* _Work request_
Set every entry down again precisely.

* _Saved data entries_

+++

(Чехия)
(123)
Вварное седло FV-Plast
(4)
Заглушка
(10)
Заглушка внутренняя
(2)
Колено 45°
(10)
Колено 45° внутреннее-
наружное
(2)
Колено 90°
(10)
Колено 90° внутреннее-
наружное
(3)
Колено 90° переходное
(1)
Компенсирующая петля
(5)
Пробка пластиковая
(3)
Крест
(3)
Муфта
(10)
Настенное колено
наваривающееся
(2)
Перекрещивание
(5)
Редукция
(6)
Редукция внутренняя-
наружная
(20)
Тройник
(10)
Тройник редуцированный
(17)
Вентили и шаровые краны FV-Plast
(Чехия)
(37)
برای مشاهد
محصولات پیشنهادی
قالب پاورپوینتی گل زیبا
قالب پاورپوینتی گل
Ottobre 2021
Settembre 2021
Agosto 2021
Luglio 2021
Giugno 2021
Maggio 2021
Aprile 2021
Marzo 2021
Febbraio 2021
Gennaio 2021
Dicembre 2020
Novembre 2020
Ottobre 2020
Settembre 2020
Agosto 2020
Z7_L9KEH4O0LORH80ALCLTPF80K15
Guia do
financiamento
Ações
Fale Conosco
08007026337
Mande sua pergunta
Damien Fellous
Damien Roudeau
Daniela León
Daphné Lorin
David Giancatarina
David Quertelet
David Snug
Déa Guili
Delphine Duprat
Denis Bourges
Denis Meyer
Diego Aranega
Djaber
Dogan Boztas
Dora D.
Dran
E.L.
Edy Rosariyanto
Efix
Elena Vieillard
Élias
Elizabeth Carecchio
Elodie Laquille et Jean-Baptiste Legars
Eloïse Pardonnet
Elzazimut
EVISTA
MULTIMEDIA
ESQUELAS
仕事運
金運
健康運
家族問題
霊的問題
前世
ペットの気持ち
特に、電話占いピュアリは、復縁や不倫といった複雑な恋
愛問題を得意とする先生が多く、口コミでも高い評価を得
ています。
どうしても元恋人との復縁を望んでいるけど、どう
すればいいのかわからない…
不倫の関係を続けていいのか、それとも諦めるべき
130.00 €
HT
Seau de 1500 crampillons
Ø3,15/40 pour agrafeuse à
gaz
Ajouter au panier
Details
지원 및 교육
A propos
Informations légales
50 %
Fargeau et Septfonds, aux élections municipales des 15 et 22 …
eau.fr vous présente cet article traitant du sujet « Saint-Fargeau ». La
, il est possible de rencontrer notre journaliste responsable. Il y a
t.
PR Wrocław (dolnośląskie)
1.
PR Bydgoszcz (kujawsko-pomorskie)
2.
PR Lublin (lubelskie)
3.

+++

* _Response area_
(Чехия)
(123)
Вварное седло FV-Plast
(4)
Заглушка
(10)
Заглушка внутренняя
(2)
Колено 45°
(10)
Колено 45° внутреннее-
наружное
(2)
Колено 90°
(10)
Колено 90° внутреннее-
наружное
(3)
Колено 90° переходное
(1)
Компенсирующая петля
(5)
Пробка пластиковая
(3)
Крест
(3)
Муфта
(10)
Настенное колено
наваривающееся
(2)
Перекрещивание
(5)
Редукция
(6)
Редукция внутренняя-
наружная
(20)
Тройник
(10)
Тройник редуцированный
(17)
Вентили и шаровые краны FV-Plast
(Чехия)
(37)
برای مشاهد
محصولات پیشنهادی
قالب پاورپوینتی گل زیبا
قالب پاورپوینتی گل
Ottobre 2021
Settembre 2021
Agosto 2021
Luglio 2021
Giugno 2021
Maggio 2021
Aprile 2021
Marzo 2021
Febbraio 2021
Gennaio 2021
Dicembre 2020
Novembre 2020
Ottobre 2020
Settembre 2020
Agosto 2020
Z7_L9KEH4O0LORH80ALCLTPF80K15
Guia do
financiamento
Ações
Fale Conosco
08007026337
Mande sua pergunta
Damien Fellous
Damien Roudeau
Daniela León
Daphné Lorin
David Giancatarina
David Quertelet
David Snug
Déa Guili
Delphine Duprat
Denis Bourges
Denis Meyer
Diego Aranega
Djaber
Dogan Boztas
Dora D.
Dran
E.L.
Edy Rosariyanto
Efix
Elena Vieillard
Élias
Elizabeth Carecchio
Elodie Laquille et Jean-Baptiste Legars
Eloïse Pardonnet
Elzazimut
EVISTA
MULTIMEDIA
ESQUELAS
仕事運
金運
健康運
家族問題
霊的問題
前世
ペットの気持ち
特に、電話占いピュアリは、復縁や不倫といった複雑な恋
愛問題を得意とする先生が多く、口コミでも高い評価を得
ています。
どうしても元恋人との復縁を望んでいるけど、どう
すればいいのかわからない…
不倫の関係を続けていいのか、それとも諦めるべき
130.00 €
HT
Seau de 1500 crampillons
Ø3,15/40 pour agrafeuse à
gaz
Ajouter au panier
Details
지원 및 교육
A propos
Informations légales
50 %
Fargeau et Septfonds, aux élections municipales des 15 et 22 …
eau.fr vous présente cet article traitant du sujet « Saint-Fargeau ». La
, il est possible de rencontrer notre journaliste responsable. Il y a
t.
PR Wrocław (dolnośląskie)
1.
PR Bydgoszcz (kujawsko-pomorskie)
2.
PR Lublin (lubelskie)
3.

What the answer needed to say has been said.